“An image isn’t enough. You have to have some sort of narrative”: an interview with Isamaya Ffrench

Make-up artist and illustrator Isamaya Ffrench is one of the most sought after creatives in fashion. In this extract from issue five of Riposte magazine, Liv Siddall talks to Ffrench about using make-up to tell a story, collaborating with designers on couture shows and using Instagram to document her creative experiments

Isamaya Ffrench’s work punches you in the face and bolts you out of your lethargic internet scroll. Many people refer to her as a make-up artist but the title doesn’t do her work justice. She creates narratives and characters that play out across the faces of those she works with. Achieving the perfect lip or eyeliner flick is not top of her agenda, finding a new way to express herself most definitely is.
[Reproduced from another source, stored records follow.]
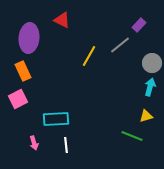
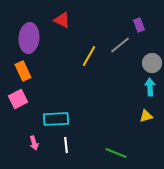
purple rectangle: rotated 64 degrees counterclockwise
cyan arrow: rotated 18 degrees counterclockwise
green line: moved 16 px left, 17 px down
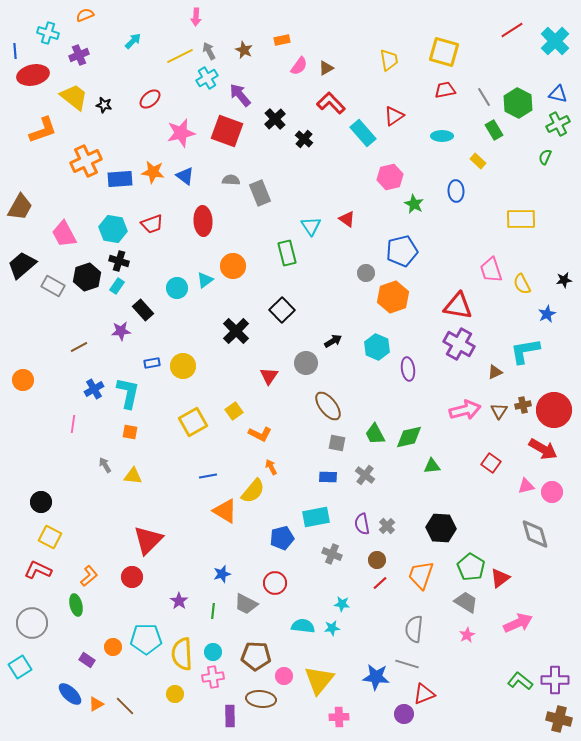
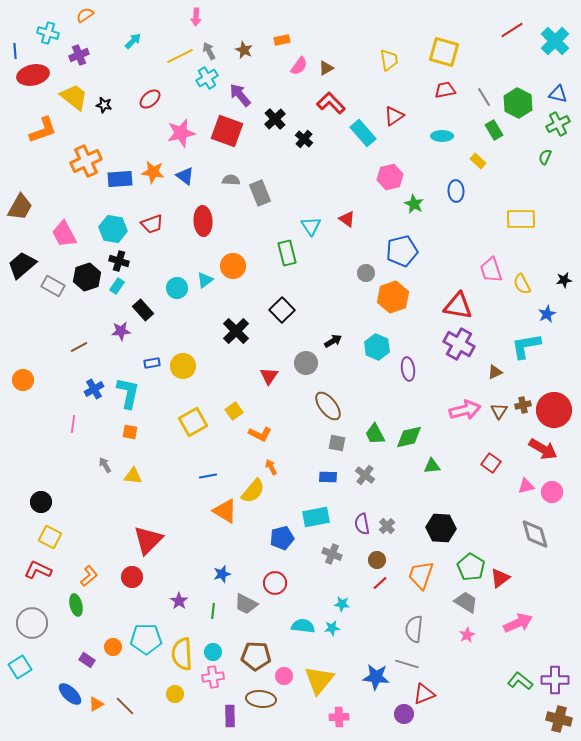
orange semicircle at (85, 15): rotated 12 degrees counterclockwise
cyan L-shape at (525, 351): moved 1 px right, 5 px up
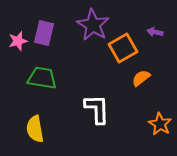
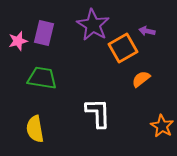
purple arrow: moved 8 px left, 1 px up
orange semicircle: moved 1 px down
white L-shape: moved 1 px right, 4 px down
orange star: moved 2 px right, 2 px down
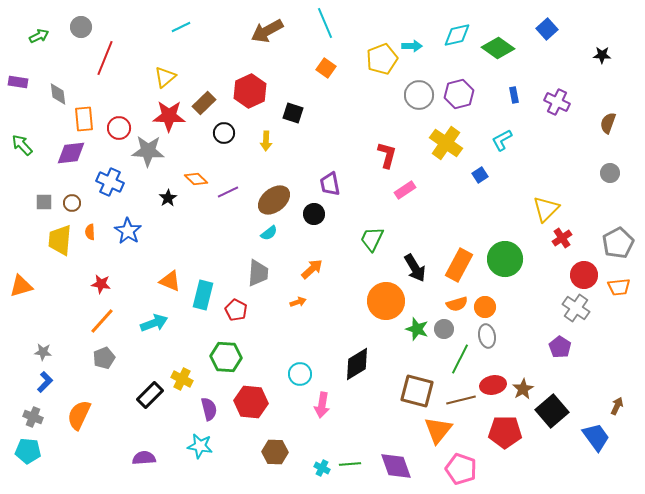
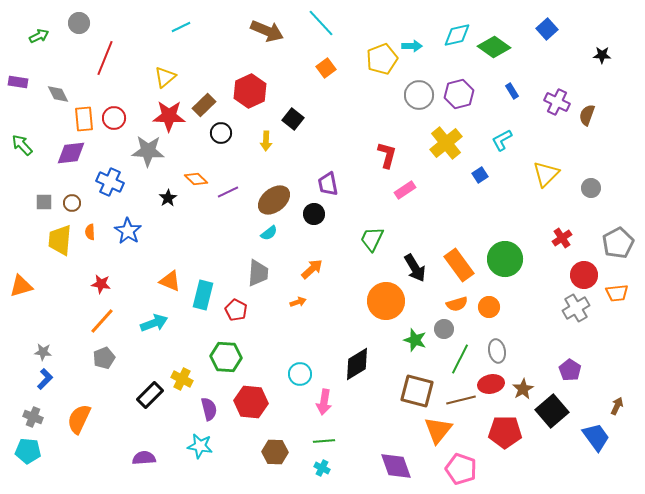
cyan line at (325, 23): moved 4 px left; rotated 20 degrees counterclockwise
gray circle at (81, 27): moved 2 px left, 4 px up
brown arrow at (267, 31): rotated 128 degrees counterclockwise
green diamond at (498, 48): moved 4 px left, 1 px up
orange square at (326, 68): rotated 18 degrees clockwise
gray diamond at (58, 94): rotated 20 degrees counterclockwise
blue rectangle at (514, 95): moved 2 px left, 4 px up; rotated 21 degrees counterclockwise
brown rectangle at (204, 103): moved 2 px down
black square at (293, 113): moved 6 px down; rotated 20 degrees clockwise
brown semicircle at (608, 123): moved 21 px left, 8 px up
red circle at (119, 128): moved 5 px left, 10 px up
black circle at (224, 133): moved 3 px left
yellow cross at (446, 143): rotated 16 degrees clockwise
gray circle at (610, 173): moved 19 px left, 15 px down
purple trapezoid at (330, 184): moved 2 px left
yellow triangle at (546, 209): moved 35 px up
orange rectangle at (459, 265): rotated 64 degrees counterclockwise
orange trapezoid at (619, 287): moved 2 px left, 6 px down
orange circle at (485, 307): moved 4 px right
gray cross at (576, 308): rotated 24 degrees clockwise
green star at (417, 329): moved 2 px left, 11 px down
gray ellipse at (487, 336): moved 10 px right, 15 px down
purple pentagon at (560, 347): moved 10 px right, 23 px down
blue L-shape at (45, 382): moved 3 px up
red ellipse at (493, 385): moved 2 px left, 1 px up
pink arrow at (322, 405): moved 2 px right, 3 px up
orange semicircle at (79, 415): moved 4 px down
green line at (350, 464): moved 26 px left, 23 px up
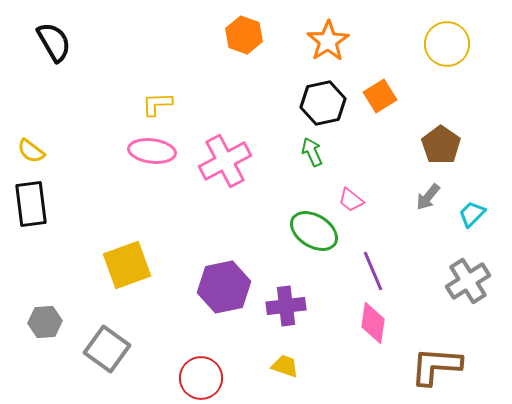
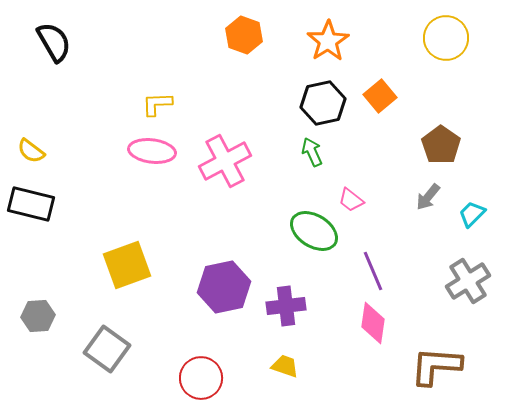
yellow circle: moved 1 px left, 6 px up
orange square: rotated 8 degrees counterclockwise
black rectangle: rotated 69 degrees counterclockwise
gray hexagon: moved 7 px left, 6 px up
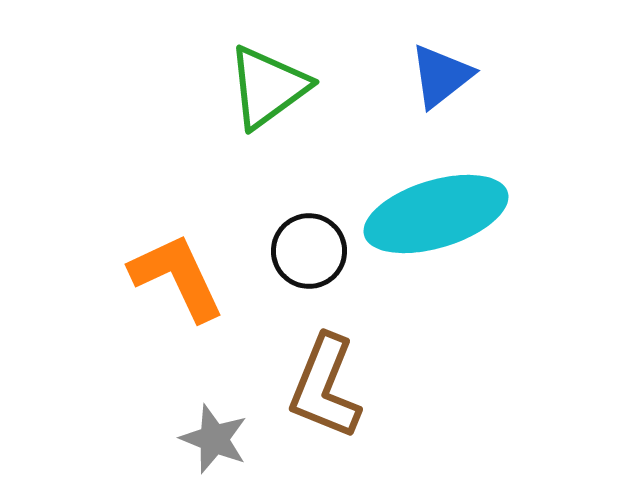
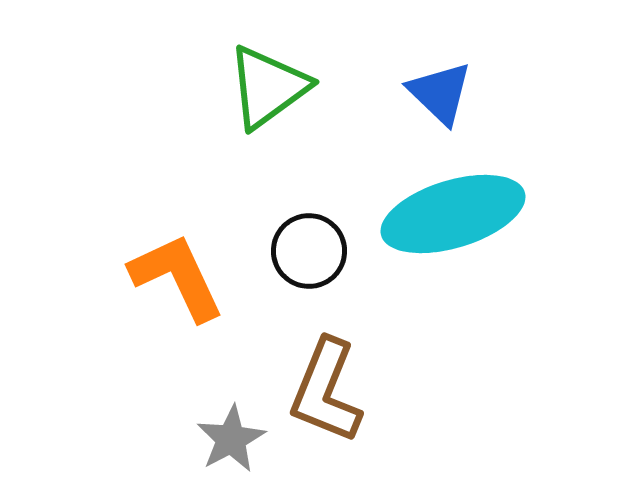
blue triangle: moved 1 px left, 17 px down; rotated 38 degrees counterclockwise
cyan ellipse: moved 17 px right
brown L-shape: moved 1 px right, 4 px down
gray star: moved 17 px right; rotated 22 degrees clockwise
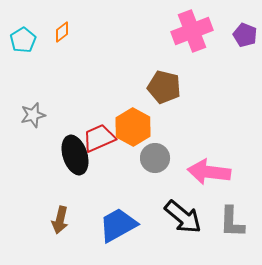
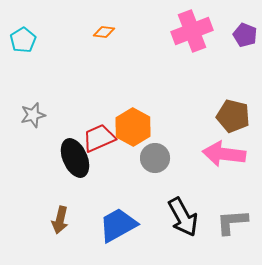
orange diamond: moved 42 px right; rotated 45 degrees clockwise
brown pentagon: moved 69 px right, 29 px down
black ellipse: moved 3 px down; rotated 6 degrees counterclockwise
pink arrow: moved 15 px right, 18 px up
black arrow: rotated 21 degrees clockwise
gray L-shape: rotated 84 degrees clockwise
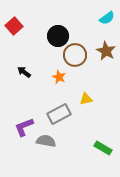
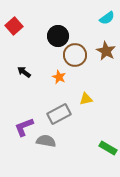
green rectangle: moved 5 px right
If you haven’t heard of her, Isamaya is a young designer turned illustrator turned well-celebrated make-up artist. On paper she’s YSL’s UK make-up ambassador, i-D magazine’s beauty editor and she works with clients such as Chanel, Hermes, Selfridges and a handful of the world’s best up-and-coming fashion designers.

Isamaya Ffrench, photographed by Neil Bedford for Riposte. Lead image (top): Personal commission, photographed by Felicity Ingram for The Telegraph

It all started during her time studying product design at Central Saint Martins. To earn a few quid she began doing children’s face-painting as a weekend job and quickly realised she was really, really into it. Later, while working as a dancer at the Theo Adams Company, Isamaya had her big break when London-based artist Matthew Stone approached her to do some body painting for an i-D shoot. “I decided it was easy enough to do and it was something that gave me creative freedom,” she says. “I’ve never looked back!”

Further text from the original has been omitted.